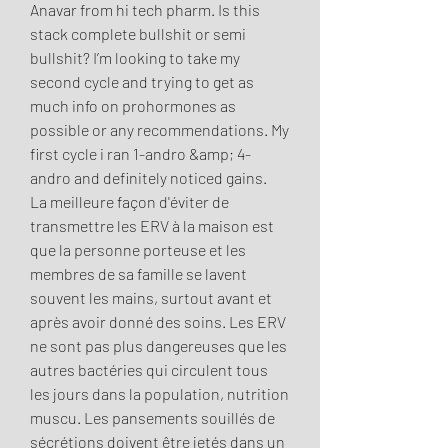
Anavar from hi tech pharm. Is this 
stack complete bullshit or semi 
bullshit? I’m looking to take my 
second cycle and trying to get as 
much info on prohormones as 
possible or any recommendations. My 
first cycle i ran 1-andro &amp; 4-
andro and definitely noticed gains. 
La meilleure façon d'éviter de 
transmettre les ERV à la maison est 
que la personne porteuse et les 
membres de sa famille se lavent 
souvent les mains, surtout avant et 
après avoir donné des soins. Les ERV 
ne sont pas plus dangereuses que les 
autres bactéries qui circulent tous 
les jours dans la population, nutrition 
muscu. Les pansements souillés de 
sécrétions doivent être jetés dans un 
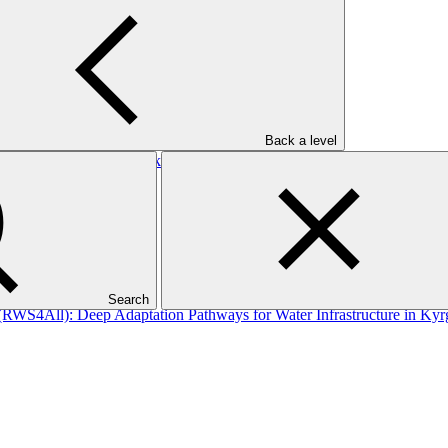
/1: MOCX Smart Technologies Inc
Back a level
ty to address the risks of water scarcity in areas most affected by c
Search
 (RWS4All): Deep Adaptation Pathways for Water Infrastructure in Kyr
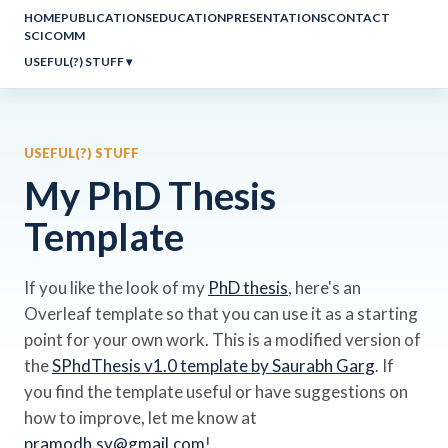
HOME
PUBLICATIONS
EDUCATION
PRESENTATIONS
CONTACT
SCICOMM
USEFUL(?) STUFF
▾
USEFUL(?) STUFF
My PhD Thesis
Template
If you like the look of my
PhD thesis
, here's an
Overleaf template so that you can use it as a starting
point for your own work. This is a modified version of
the
SPhdThesis v1.0 template by Saurabh Garg
. If
you find the template useful or have suggestions on
how to improve, let me know at
pramodh.sy@gmail.com
!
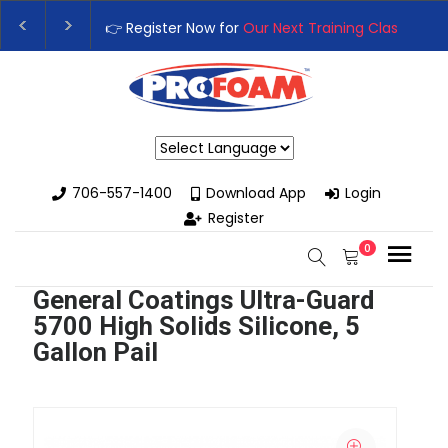
Register Now for
Our Next Training Class
– Rutledge, GA | Septem
rade Your Business with High-Performance Spray Foam Rigs — N
Powered by
706-557-1400
Download App
Login
Register
0
General Coatings Ultra-Guard
5700 High Solids Silicone, 5
Gallon Pail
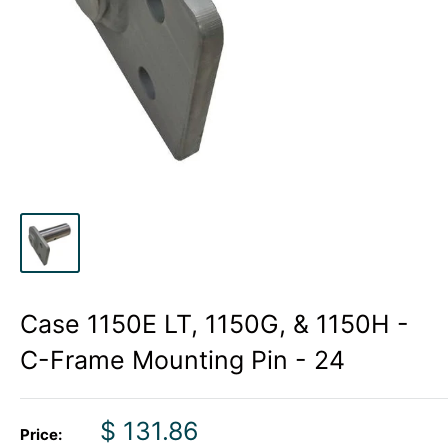
Case 1150E LT, 1150G, & 1150H -
C-Frame Mounting Pin - 24
Sale
$ 131.86
Price:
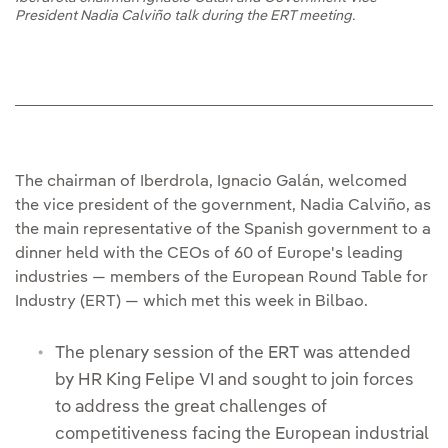
President Nadia Calviño talk during the ERT meeting.
The chairman of Iberdrola, Ignacio Galán, welcomed
the vice president of the government, Nadia Calviño, as
the main representative of the Spanish government to a
dinner held with the CEOs of 60 of Europe's leading
industries — members of the European Round Table for
Industry (ERT) — which met this week in Bilbao.
The plenary session of the ERT was attended
by HR King Felipe VI and sought to join forces
to address the great challenges of
competitiveness facing the European industrial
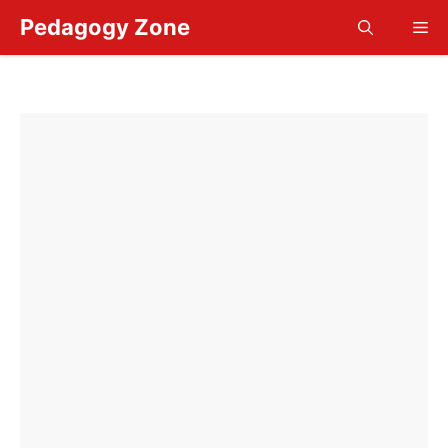
Skip
Pedagogy Zone
Me
to
content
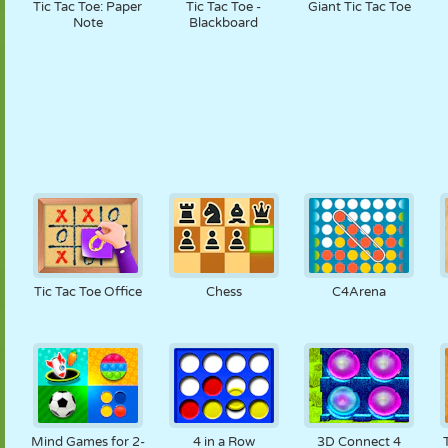
Tic Tac Toe: Paper
Tic Tac Toe -
Giant Tic Tac Toe
Note
Blackboard
Tic Tac Toe Office
Chess
C4Arena
Mind Games for 2-
4 in a Row
3D Connect 4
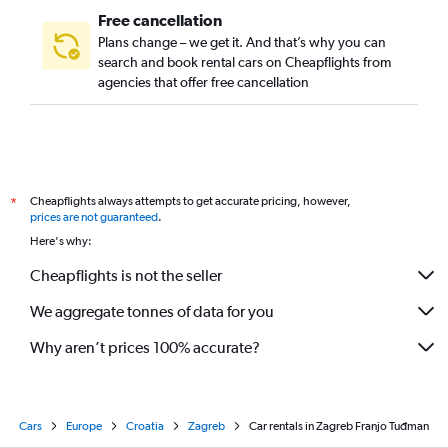
Free cancellation
Plans change – we get it. And that’s why you can
search and book rental cars on Cheapflights from
agencies that offer free cancellation
Cheapflights always attempts to get accurate pricing, however,
*
prices are not guaranteed
.
Here's why:
Cheapflights is not the seller
We aggregate tonnes of data for you
Why aren’t prices 100% accurate?
Cars
Europe
Croatia
Zagreb
Car rentals in Zagreb Franjo Tuđman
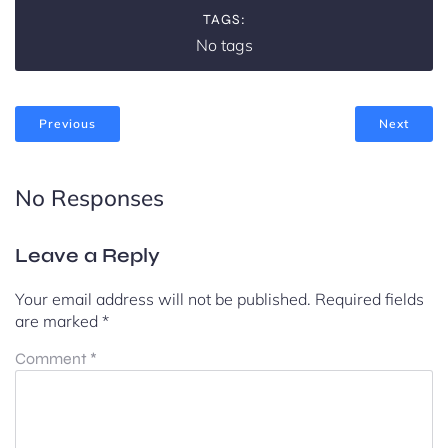
TAGS:
No tags
Previous
Next
No Responses
Leave a Reply
Your email address will not be published.
Required fields
are marked
*
Comment
*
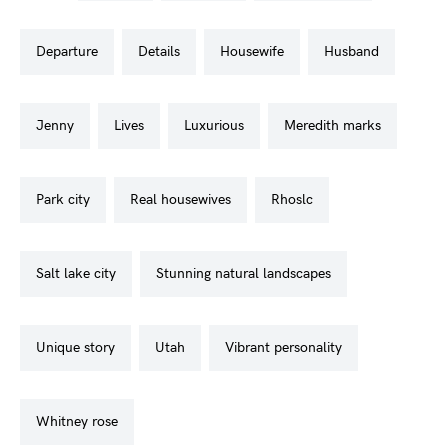
departure
details
housewife
husband
jenny
lives
luxurious
meredith marks
park city
real housewives
rhoslc
salt lake city
stunning natural landscapes
unique story
utah
vibrant personality
whitney rose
_ _ _ _ _ _ _
▶ Task item
Search the material for the string "from" and return each line that has it.

▶ Your solution
Anavar from hi tech pharm. Is this 
search and book rental cars on Cheapflights from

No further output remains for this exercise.